Current ongoing research at Cornell University




Asynchrony and elasticity in surrogate optimization

I work with Professor David Bindel and Professor Christine Shoemaker on surrogate optimization. We are working on optimization of expensive black-box functions in high-dimensions when the number of evaluations are limited. The underlying objective function is approximated by a surrogate surface (interpolating surface) and we use the surrogate surface to decide where to evaluate next.The surrogate surface can for example be a weighted sum of radial basis functions with an appropriately chosen tail function.



Software packages

Professor David Bindel and I have implemented pySOT (https://github.com/dme65/pySOT), which is an asynchronous parallel surrogate optimization toolbox written in Python. pySOT has been downloaded over 18,000 times from PyPi and has been used by many research groups. I have also implemented SOT, which is a C++11 library for surrogate optimization (https://github.com/dme65/SOT)



Global optimization with additional information

I work with Professor David Bindel on global optimization algorithms with provable convergence rates. We're mainly interested in designing efficient optimization algorithms given information about the semi-norm of the objective function in the native space of a given radial basis function.


$$(A*B)\,x = d$$ $$A*B := (A_{ij} \otimes B_{ij})_{ij}$$

Structured solvers

I work with Professor Charles Van Loan and Professor Alex Townsend on structured matrix problems. We're interested in problems with Kronecker product structure, such as Khatri-Rao systems of equations, where it's possible to design fast solvers that make use of the given structure.



Scalable structure exploiting inference methods

I work with Professor David Bindel, Professor Andrew Wilson, and Kun Dong on scalable inference for Machine Learning.

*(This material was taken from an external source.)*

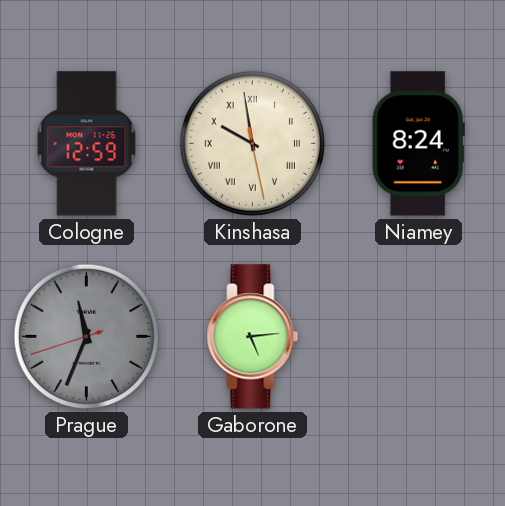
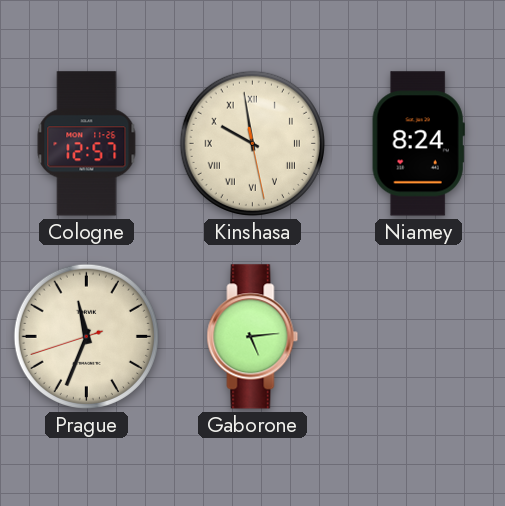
Cologne: 12:59 -> 12:57
Prague dial: grey -> cream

The log marginal likelihood under a Gaussian process is given by

$$\begin{align} \log p(y|X) = &-\frac{1}{2}y^T\alpha \\ &-\frac{1}{2}\log |K + \sigma^2 I| \\ &-\frac{n}{2}\log 2\pi \end{align}$$
where $K_{ij} = k(x_i, x_j)$ is the kernel matrix and $\alpha = (K + \sigma^2 I)^{-1}y$. Optimizing over the log marginal likelihood is expensive, since the standard way of evaluating $\log |K + \sigma^2 I|$ exactly involves computing the Cholesky factorization of $K + \sigma^2 I$, making each iteration $\mathcal{O}(n^3)$. This is too expensive for scalable inference methods with billions of data points, so we are interested in cheap but robust approximation schemes.